By Bryce Anderson
DTN Senior Ag Meteorologist
OMAHA (DTN) -- Wide swings in precipitation during the upcoming fall and winter due to El Nino have weather agency forecasters cautious about the impact on harvest conditions, river flow and fire potential in the upper Missouri River basin. The region extends from Montana to Minnesota and from North Dakota to Nebraska.
El Nino is the term used to describe the warming of the eastern tropical Pacific Ocean that takes place every few years. This warming alters the weather pattern of the tropics, and can extend its influence over many other areas of the world, including the U.S. Recent temperature readings place the eastern Pacific temperatures at 3 degrees Celsius above average, which is well above the average reading. This warming extends to a depth of approximately 300 meters. Thus, a huge pool of water has the anomalous warmth. This warmer-ocean regime is expected to remain in place for the balance of the year.

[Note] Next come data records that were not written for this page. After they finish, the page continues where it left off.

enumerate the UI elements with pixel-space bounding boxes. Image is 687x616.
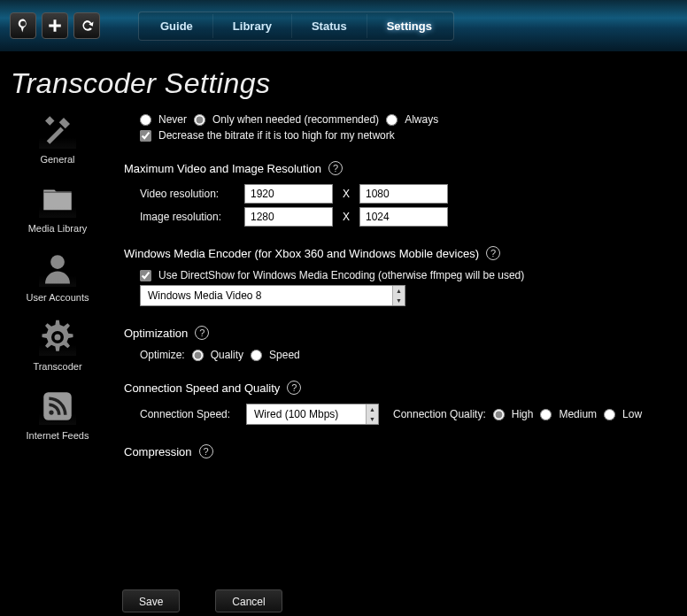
sidebar-item-label: General: [40, 154, 74, 165]
svg-point-0: [50, 255, 65, 269]
sidebar: General Media Library User Accounts Tran…: [0, 110, 115, 616]
wme-codec-select[interactable]: Windows Media Video 8 ▲▼: [140, 285, 405, 306]
connection-speed-value: Wired (100 Mbps): [247, 408, 366, 420]
sidebar-item-general[interactable]: General: [9, 112, 106, 165]
sidebar-item-label: User Accounts: [27, 292, 89, 303]
save-button[interactable]: Save: [122, 589, 180, 612]
section-compression-label: Compression: [124, 445, 192, 458]
transcode-never-label: Never: [158, 113, 187, 126]
transcode-always-label: Always: [405, 113, 438, 126]
spinner-icon[interactable]: ▲▼: [366, 404, 378, 424]
resolution-separator: X: [340, 211, 352, 223]
quality-high-radio[interactable]: [493, 409, 505, 420]
refresh-icon: [79, 18, 95, 34]
video-width-input[interactable]: [244, 184, 333, 204]
svg-point-2: [49, 410, 53, 414]
settings-panel: Never Only when needed (recommended) Alw…: [115, 110, 687, 616]
svg-rect-1: [43, 392, 72, 420]
section-connection: Connection Speed and Quality ?: [124, 381, 671, 395]
folder-icon: [39, 181, 76, 218]
quality-medium-label: Medium: [559, 408, 597, 420]
resolution-separator: X: [340, 188, 352, 200]
refresh-button[interactable]: [73, 12, 100, 39]
image-height-input[interactable]: [359, 207, 448, 227]
optimize-quality-radio[interactable]: [192, 350, 204, 361]
wme-codec-value: Windows Media Video 8: [141, 289, 392, 302]
connection-speed-label: Connection Speed:: [140, 408, 239, 420]
sidebar-item-media-library[interactable]: Media Library: [9, 181, 106, 234]
connection-quality-label: Connection Quality:: [393, 408, 486, 420]
user-icon: [39, 250, 76, 287]
section-optimization: Optimization ?: [124, 326, 671, 340]
transcode-when-needed-label: Only when needed (recommended): [212, 113, 379, 126]
help-icon[interactable]: ?: [486, 246, 500, 260]
tools-icon: [39, 112, 76, 149]
gear-icon: [39, 319, 76, 356]
tab-library[interactable]: Library: [213, 14, 292, 38]
section-compression: Compression ?: [124, 444, 671, 458]
optimize-speed-label: Speed: [269, 349, 300, 361]
cancel-button[interactable]: Cancel: [215, 589, 282, 612]
help-icon[interactable]: ?: [199, 444, 213, 458]
decrease-bitrate-label: Decrease the bitrate if it is too high f…: [158, 129, 395, 142]
sidebar-item-internet-feeds[interactable]: Internet Feeds: [9, 388, 106, 441]
top-bar: Guide Library Status Settings: [0, 0, 687, 51]
transcode-when-needed-radio[interactable]: [194, 114, 205, 126]
section-optimization-label: Optimization: [124, 327, 188, 340]
video-resolution-label: Video resolution:: [140, 188, 237, 200]
sidebar-item-user-accounts[interactable]: User Accounts: [9, 250, 106, 303]
quality-low-label: Low: [622, 408, 642, 420]
video-height-input[interactable]: [359, 184, 448, 204]
section-wme: Windows Media Encoder (for Xbox 360 and …: [124, 246, 671, 260]
optimize-quality-label: Quality: [211, 349, 243, 361]
tab-guide[interactable]: Guide: [141, 14, 213, 38]
section-connection-label: Connection Speed and Quality: [124, 381, 280, 395]
connection-speed-select[interactable]: Wired (100 Mbps) ▲▼: [246, 404, 379, 425]
optimize-speed-radio[interactable]: [251, 350, 262, 361]
image-width-input[interactable]: [244, 207, 333, 227]
logo-icon: [15, 18, 31, 34]
rss-icon: [39, 388, 76, 425]
section-wme-label: Windows Media Encoder (for Xbox 360 and …: [124, 247, 479, 260]
decrease-bitrate-checkbox[interactable]: [140, 130, 151, 142]
logo-button[interactable]: [10, 12, 36, 39]
optimize-label: Optimize:: [140, 349, 185, 361]
add-button[interactable]: [42, 12, 68, 39]
plus-icon: [47, 18, 63, 34]
quality-high-label: High: [512, 408, 534, 420]
directshow-label: Use DirectShow for Windows Media Encodin…: [158, 269, 524, 281]
sidebar-item-label: Transcoder: [33, 361, 81, 372]
directshow-checkbox[interactable]: [140, 270, 151, 281]
transcode-never-radio[interactable]: [140, 114, 151, 126]
transcode-always-radio[interactable]: [386, 114, 398, 126]
tab-settings[interactable]: Settings: [367, 14, 452, 38]
quality-low-radio[interactable]: [604, 409, 615, 420]
quality-medium-radio[interactable]: [540, 409, 552, 420]
section-resolution-label: Maximum Video and Image Resolution: [124, 162, 321, 175]
help-icon[interactable]: ?: [287, 381, 301, 395]
image-resolution-label: Image resolution:: [140, 211, 237, 223]
sidebar-item-transcoder[interactable]: Transcoder: [9, 319, 106, 372]
tab-status[interactable]: Status: [292, 14, 367, 38]
spinner-icon[interactable]: ▲▼: [392, 286, 405, 305]
footer-buttons: Save Cancel: [122, 589, 282, 612]
help-icon[interactable]: ?: [195, 326, 209, 340]
sidebar-item-label: Internet Feeds: [27, 430, 89, 441]
nav-tabs: Guide Library Status Settings: [138, 12, 454, 41]
help-icon[interactable]: ?: [328, 161, 343, 175]
sidebar-item-label: Media Library: [28, 223, 88, 234]
section-resolution: Maximum Video and Image Resolution ?: [124, 161, 671, 175]
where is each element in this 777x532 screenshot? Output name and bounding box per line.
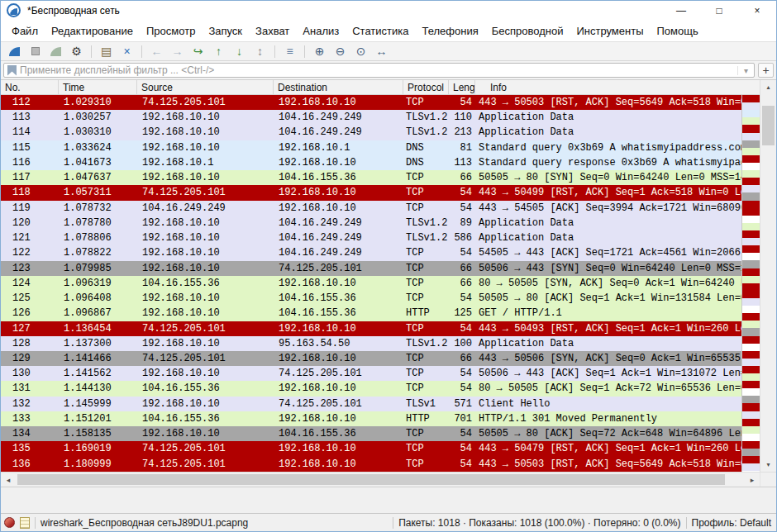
packet-row[interactable]: 1161.041673192.168.10.1192.168.10.10DNS1… (1, 155, 741, 170)
expert-info-icon[interactable] (4, 517, 15, 528)
colorize-packets-button[interactable]: ≡ (280, 44, 299, 59)
cell-proto: TCP (403, 457, 449, 472)
capture-options-button[interactable]: ⚙ (67, 44, 86, 59)
vertical-scrollbar[interactable]: ▴ ▾ (760, 80, 776, 472)
scroll-up-icon[interactable]: ▴ (760, 80, 776, 94)
column-header-time[interactable]: Time (59, 80, 137, 94)
horizontal-scroll-track[interactable] (16, 473, 745, 487)
vertical-scroll-thumb[interactable] (762, 106, 775, 145)
column-header-len[interactable]: Length (449, 80, 475, 94)
packet-row[interactable]: 1171.047637192.168.10.10104.16.155.36TCP… (1, 170, 741, 185)
zoom-normal-button[interactable]: ⊙ (351, 44, 370, 59)
menu-analyze[interactable]: Анализ (296, 22, 346, 40)
packet-minimap[interactable] (741, 95, 760, 472)
cell-src: 192.168.10.10 (137, 230, 274, 245)
display-filter-input[interactable]: Примените дисплейный фильтр ... <Ctrl-/>… (3, 63, 755, 78)
filter-bookmark-icon[interactable] (7, 65, 17, 76)
column-header-dst[interactable]: Destination (274, 80, 403, 94)
packet-row[interactable]: 1251.096408192.168.10.10104.16.155.36TCP… (1, 291, 741, 306)
cell-len: 125 (449, 306, 475, 321)
scroll-left-icon[interactable]: ◂ (1, 473, 16, 487)
column-header-src[interactable]: Source (137, 80, 274, 94)
stop-capture-button[interactable] (26, 44, 45, 59)
menu-go[interactable]: Запуск (202, 22, 249, 40)
packet-row[interactable]: 1211.078806192.168.10.10104.16.249.249TL… (1, 230, 741, 245)
cell-dst: 192.168.10.10 (274, 155, 403, 170)
packet-row[interactable]: 1301.141562192.168.10.1074.125.205.101TC… (1, 366, 741, 381)
zoom-in-icon: ⊕ (315, 45, 325, 58)
restart-capture-button[interactable] (46, 44, 65, 59)
packet-row[interactable]: 1311.144130104.16.155.36192.168.10.10TCP… (1, 381, 741, 396)
menu-telephony[interactable]: Телефония (415, 22, 484, 40)
packet-row[interactable]: 1261.096867192.168.10.10104.16.155.36HTT… (1, 306, 741, 321)
auto-scroll-button[interactable]: ↕ (250, 44, 269, 59)
cell-proto: TCP (403, 201, 449, 216)
close-file-button[interactable]: × (117, 44, 136, 59)
minimap-stripe (742, 449, 760, 456)
packet-row[interactable]: 1241.096319104.16.155.36192.168.10.10TCP… (1, 276, 741, 291)
cell-info: 443 → 50503 [RST, ACK] Seq=5649 Ack=518 … (475, 457, 741, 472)
go-to-packet-button[interactable]: ↪ (188, 44, 207, 59)
packet-row[interactable]: 1131.030257192.168.10.10104.16.249.249TL… (1, 110, 741, 125)
packet-row[interactable]: 1321.145999192.168.10.1074.125.205.101TL… (1, 397, 741, 411)
menu-statistics[interactable]: Статистика (346, 22, 415, 40)
scroll-right-icon[interactable]: ▸ (745, 473, 760, 487)
status-bar: wireshark_Беспроводная сетьJ89DU1.pcapng… (1, 513, 776, 531)
packet-row[interactable]: 1201.078780192.168.10.10104.16.249.249TL… (1, 216, 741, 230)
packet-row[interactable]: 1191.078732104.16.249.249192.168.10.10TC… (1, 201, 741, 216)
packet-row[interactable]: 1221.078822192.168.10.10104.16.249.249TC… (1, 245, 741, 260)
filter-dropdown-icon[interactable]: ▾ (737, 66, 754, 75)
cell-src: 192.168.10.10 (137, 336, 274, 351)
profile-label[interactable]: Профиль: Default (692, 517, 772, 529)
packet-row[interactable]: 1141.030310192.168.10.10104.16.249.249TL… (1, 125, 741, 140)
go-back-button[interactable]: ← (147, 44, 166, 59)
horizontal-scroll-thumb[interactable] (17, 474, 725, 485)
cell-time: 1.180999 (59, 457, 137, 472)
packet-row[interactable]: 1151.033624192.168.10.10192.168.10.1DNS8… (1, 140, 741, 155)
cell-no: 112 (1, 95, 59, 110)
menu-capture[interactable]: Захват (249, 22, 296, 40)
column-header-proto[interactable]: Protocol (403, 80, 449, 94)
menu-tools[interactable]: Инструменты (570, 22, 650, 40)
horizontal-scrollbar[interactable]: ◂ ▸ (1, 472, 776, 487)
zoom-out-button[interactable]: ⊖ (331, 44, 350, 59)
maximize-button[interactable]: □ (700, 1, 738, 20)
add-filter-button[interactable]: + (758, 63, 774, 78)
packet-row[interactable]: 1281.137300192.168.10.1095.163.54.50TLSv… (1, 336, 741, 351)
toolbar-separator (91, 45, 92, 58)
menu-wireless[interactable]: Беспроводной (485, 22, 570, 40)
cell-len: 110 (449, 110, 475, 125)
go-forward-button[interactable]: → (168, 44, 187, 59)
packet-row[interactable]: 1291.14146674.125.205.101192.168.10.10TC… (1, 351, 741, 366)
packet-row[interactable]: 1121.02931074.125.205.101192.168.10.10TC… (1, 95, 741, 110)
cell-dst: 104.16.155.36 (274, 170, 403, 185)
menu-view[interactable]: Просмотр (140, 22, 202, 40)
packet-row[interactable]: 1331.151201104.16.155.36192.168.10.10HTT… (1, 411, 741, 426)
packet-row[interactable]: 1341.158135192.168.10.10104.16.155.36TCP… (1, 426, 741, 441)
open-file-button[interactable]: ▤ (97, 44, 116, 59)
packet-row[interactable]: 1361.18099974.125.205.101192.168.10.10TC… (1, 457, 741, 472)
minimize-button[interactable]: — (662, 1, 700, 20)
cell-len: 213 (449, 125, 475, 140)
cell-dst: 74.125.205.101 (274, 366, 403, 381)
go-last-packet-button[interactable]: ↓ (230, 44, 249, 59)
menu-file[interactable]: Файл (5, 22, 45, 40)
start-capture-button[interactable] (5, 44, 24, 59)
scroll-down-icon[interactable]: ▾ (760, 458, 776, 472)
column-header-no[interactable]: No. (1, 80, 59, 94)
packet-row[interactable]: 1351.16901974.125.205.101192.168.10.10TC… (1, 441, 741, 456)
zoom-in-button[interactable]: ⊕ (310, 44, 329, 59)
cell-no: 132 (1, 397, 59, 411)
close-button[interactable]: × (738, 1, 776, 20)
packet-row[interactable]: 1181.05731174.125.205.101192.168.10.10TC… (1, 185, 741, 200)
menu-edit[interactable]: Редактирование (45, 22, 140, 40)
packet-row[interactable]: 1231.079985192.168.10.1074.125.205.101TC… (1, 261, 741, 276)
go-first-packet-button[interactable]: ↑ (209, 44, 228, 59)
cell-proto: TLSv1.2 (403, 216, 449, 230)
packet-row[interactable]: 1271.13645474.125.205.101192.168.10.10TC… (1, 321, 741, 336)
vertical-scroll-track[interactable] (760, 94, 776, 458)
resize-columns-button[interactable]: ↔ (372, 44, 391, 59)
menu-help[interactable]: Помощь (651, 22, 705, 40)
column-header-info[interactable]: Info (475, 80, 760, 94)
capture-comment-icon[interactable] (20, 517, 30, 529)
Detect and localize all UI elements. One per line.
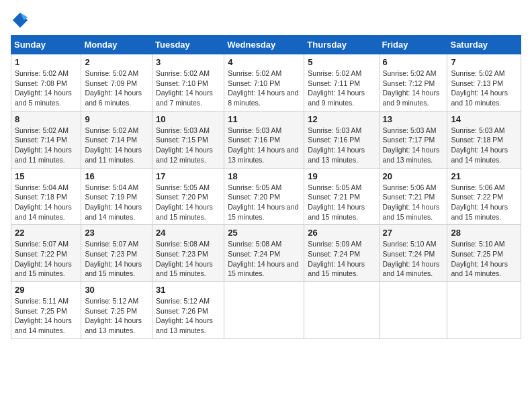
calendar-week-5: 29 Sunrise: 5:11 AM Sunset: 7:25 PM Dayl… — [11, 282, 521, 339]
calendar-cell: 18 Sunrise: 5:05 AM Sunset: 7:20 PM Dayl… — [224, 168, 304, 225]
calendar-cell: 21 Sunrise: 5:06 AM Sunset: 7:22 PM Dayl… — [447, 168, 521, 225]
day-detail: Sunrise: 5:12 AM Sunset: 7:25 PM Dayligh… — [85, 296, 148, 336]
day-number: 9 — [85, 114, 148, 124]
logo-icon — [11, 11, 30, 30]
day-detail: Sunrise: 5:02 AM Sunset: 7:09 PM Dayligh… — [85, 68, 148, 108]
day-number: 17 — [156, 171, 220, 181]
weekday-header-sunday: Sunday — [11, 36, 81, 54]
day-detail: Sunrise: 5:04 AM Sunset: 7:18 PM Dayligh… — [15, 183, 77, 222]
day-detail: Sunrise: 5:02 AM Sunset: 7:12 PM Dayligh… — [383, 68, 444, 108]
day-detail: Sunrise: 5:02 AM Sunset: 7:14 PM Dayligh… — [85, 126, 148, 165]
day-number: 22 — [15, 228, 77, 238]
day-detail: Sunrise: 5:07 AM Sunset: 7:22 PM Dayligh… — [15, 239, 77, 279]
day-number: 27 — [383, 228, 444, 238]
day-number: 15 — [15, 171, 77, 181]
calendar-cell — [304, 282, 379, 339]
calendar-cell: 5 Sunrise: 5:02 AM Sunset: 7:11 PM Dayli… — [304, 54, 379, 111]
weekday-header-wednesday: Wednesday — [224, 36, 304, 54]
calendar-cell: 29 Sunrise: 5:11 AM Sunset: 7:25 PM Dayl… — [11, 282, 81, 339]
day-detail: Sunrise: 5:03 AM Sunset: 7:17 PM Dayligh… — [383, 126, 444, 165]
day-number: 2 — [85, 57, 148, 67]
calendar-cell: 6 Sunrise: 5:02 AM Sunset: 7:12 PM Dayli… — [379, 54, 447, 111]
day-number: 10 — [156, 114, 220, 124]
day-number: 24 — [156, 228, 220, 238]
day-number: 31 — [156, 285, 220, 295]
day-number: 7 — [451, 57, 517, 67]
calendar-cell: 17 Sunrise: 5:05 AM Sunset: 7:20 PM Dayl… — [152, 168, 224, 225]
day-number: 23 — [85, 228, 148, 238]
weekday-header-monday: Monday — [81, 36, 152, 54]
calendar-cell: 27 Sunrise: 5:10 AM Sunset: 7:24 PM Dayl… — [379, 225, 447, 282]
calendar-cell: 19 Sunrise: 5:05 AM Sunset: 7:21 PM Dayl… — [304, 168, 379, 225]
calendar-week-1: 1 Sunrise: 5:02 AM Sunset: 7:08 PM Dayli… — [11, 54, 521, 111]
calendar-cell: 1 Sunrise: 5:02 AM Sunset: 7:08 PM Dayli… — [11, 54, 81, 111]
calendar-cell: 4 Sunrise: 5:02 AM Sunset: 7:10 PM Dayli… — [224, 54, 304, 111]
calendar-cell — [379, 282, 447, 339]
calendar-table: SundayMondayTuesdayWednesdayThursdayFrid… — [11, 35, 521, 339]
calendar-cell: 25 Sunrise: 5:08 AM Sunset: 7:24 PM Dayl… — [224, 225, 304, 282]
day-detail: Sunrise: 5:06 AM Sunset: 7:21 PM Dayligh… — [383, 183, 444, 222]
day-number: 26 — [308, 228, 375, 238]
svg-marker-0 — [13, 13, 28, 28]
day-number: 30 — [85, 285, 148, 295]
day-number: 1 — [15, 57, 77, 67]
day-detail: Sunrise: 5:08 AM Sunset: 7:23 PM Dayligh… — [156, 239, 220, 279]
calendar-cell: 28 Sunrise: 5:10 AM Sunset: 7:25 PM Dayl… — [447, 225, 521, 282]
calendar-cell: 24 Sunrise: 5:08 AM Sunset: 7:23 PM Dayl… — [152, 225, 224, 282]
calendar-cell: 8 Sunrise: 5:02 AM Sunset: 7:14 PM Dayli… — [11, 111, 81, 168]
day-number: 12 — [308, 114, 375, 124]
day-detail: Sunrise: 5:05 AM Sunset: 7:21 PM Dayligh… — [308, 183, 375, 222]
day-number: 28 — [451, 228, 517, 238]
day-detail: Sunrise: 5:02 AM Sunset: 7:10 PM Dayligh… — [228, 68, 300, 108]
day-detail: Sunrise: 5:09 AM Sunset: 7:24 PM Dayligh… — [308, 239, 375, 279]
weekday-header-friday: Friday — [379, 36, 447, 54]
calendar-cell: 22 Sunrise: 5:07 AM Sunset: 7:22 PM Dayl… — [11, 225, 81, 282]
day-detail: Sunrise: 5:05 AM Sunset: 7:20 PM Dayligh… — [228, 183, 300, 222]
day-number: 29 — [15, 285, 77, 295]
weekday-header-tuesday: Tuesday — [152, 36, 224, 54]
weekday-header-saturday: Saturday — [447, 36, 521, 54]
calendar-cell: 3 Sunrise: 5:02 AM Sunset: 7:10 PM Dayli… — [152, 54, 224, 111]
calendar-cell: 9 Sunrise: 5:02 AM Sunset: 7:14 PM Dayli… — [81, 111, 152, 168]
day-detail: Sunrise: 5:04 AM Sunset: 7:19 PM Dayligh… — [85, 183, 148, 222]
calendar-week-2: 8 Sunrise: 5:02 AM Sunset: 7:14 PM Dayli… — [11, 111, 521, 168]
day-detail: Sunrise: 5:02 AM Sunset: 7:10 PM Dayligh… — [156, 68, 220, 108]
weekday-header-thursday: Thursday — [304, 36, 379, 54]
day-number: 20 — [383, 171, 444, 181]
calendar-cell: 11 Sunrise: 5:03 AM Sunset: 7:16 PM Dayl… — [224, 111, 304, 168]
logo — [11, 11, 32, 30]
calendar-cell — [447, 282, 521, 339]
day-number: 6 — [383, 57, 444, 67]
day-detail: Sunrise: 5:12 AM Sunset: 7:26 PM Dayligh… — [156, 296, 220, 336]
day-detail: Sunrise: 5:03 AM Sunset: 7:15 PM Dayligh… — [156, 126, 220, 165]
day-number: 3 — [156, 57, 220, 67]
day-detail: Sunrise: 5:03 AM Sunset: 7:16 PM Dayligh… — [308, 126, 375, 165]
day-number: 19 — [308, 171, 375, 181]
day-number: 8 — [15, 114, 77, 124]
day-detail: Sunrise: 5:05 AM Sunset: 7:20 PM Dayligh… — [156, 183, 220, 222]
day-number: 11 — [228, 114, 300, 124]
calendar-cell — [224, 282, 304, 339]
day-number: 4 — [228, 57, 300, 67]
day-detail: Sunrise: 5:03 AM Sunset: 7:18 PM Dayligh… — [451, 126, 517, 165]
day-detail: Sunrise: 5:11 AM Sunset: 7:25 PM Dayligh… — [15, 296, 77, 336]
calendar-cell: 31 Sunrise: 5:12 AM Sunset: 7:26 PM Dayl… — [152, 282, 224, 339]
day-detail: Sunrise: 5:06 AM Sunset: 7:22 PM Dayligh… — [451, 183, 517, 222]
day-detail: Sunrise: 5:10 AM Sunset: 7:25 PM Dayligh… — [451, 239, 517, 279]
day-number: 18 — [228, 171, 300, 181]
calendar-cell: 20 Sunrise: 5:06 AM Sunset: 7:21 PM Dayl… — [379, 168, 447, 225]
calendar-cell: 15 Sunrise: 5:04 AM Sunset: 7:18 PM Dayl… — [11, 168, 81, 225]
calendar-cell: 23 Sunrise: 5:07 AM Sunset: 7:23 PM Dayl… — [81, 225, 152, 282]
day-number: 14 — [451, 114, 517, 124]
calendar-cell: 14 Sunrise: 5:03 AM Sunset: 7:18 PM Dayl… — [447, 111, 521, 168]
day-detail: Sunrise: 5:02 AM Sunset: 7:08 PM Dayligh… — [15, 68, 77, 108]
day-detail: Sunrise: 5:07 AM Sunset: 7:23 PM Dayligh… — [85, 239, 148, 279]
calendar-cell: 10 Sunrise: 5:03 AM Sunset: 7:15 PM Dayl… — [152, 111, 224, 168]
calendar-cell: 26 Sunrise: 5:09 AM Sunset: 7:24 PM Dayl… — [304, 225, 379, 282]
day-number: 16 — [85, 171, 148, 181]
calendar-cell: 2 Sunrise: 5:02 AM Sunset: 7:09 PM Dayli… — [81, 54, 152, 111]
day-number: 25 — [228, 228, 300, 238]
calendar-week-4: 22 Sunrise: 5:07 AM Sunset: 7:22 PM Dayl… — [11, 225, 521, 282]
day-detail: Sunrise: 5:08 AM Sunset: 7:24 PM Dayligh… — [228, 239, 300, 279]
day-number: 21 — [451, 171, 517, 181]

"Forecasts have El Nino in effect through the winter into spring," said Dennis Todey, South Dakota state climatologist. "The likelihood is 90% or above for this -- certainly through this winter."
The extent of warming in the current El Nino may rival some of the strongest such events in recorded history. "El Nino was strong in 1982-83, and in 1997-98. The readings for those events certainly compare to this one," Todey said.
The impact of El Nino-adjusted weather patterns on the U.S. is not guaranteed. "Every El Nino is different," observed Doug Kluck, regional director of the Missouri River basin climate office in Kansas City. Still, there are some large trends which command respect.
One of those features is the prospect for a wet harvest. "September to November precipitation tends to be above normal; it's wetter in the fall," said Todey. "That can certainly mean harvest delays if it turns very wet." Todey also cited possible issues with winter wheat planting due to wet fields. In recent history, El Nino conditions were in place during the fall 2009 season, when harvest season was very slow to proceed; in some fields, harvest did not get finished until the following spring.
Looking to winter, the situation changes from too wet to potentially too dry. "Northern states have much less snow during El Nino winters," Todey noted. This drier trend combines with a forecast for above-normal temperatures to produce a higher range fire risk. "The fire situation is complicated. A more-open winter with less snow cover, along with the warmer temperatures, leads to a higher potential," Todey said. Fire threats in the region are highest in Montana and Wyoming, where the winter season is forecast to bring above-normal temperatures to these states.
In addition to the warm Pacific tropical waters, a large area of the Pacific Ocean off the west coast of North America -- nicknamed "The Blob" -- is also commanding forecasters' attention for its potential to affect fall and winter weather. "The question really is what impact that Pacific blob will have," said Mark Svoboda of the National Drought Mitigation Center in Lincoln, Nebraska. "There is no analog to the state of the oceans right now. There is a lot of warm pool inertia."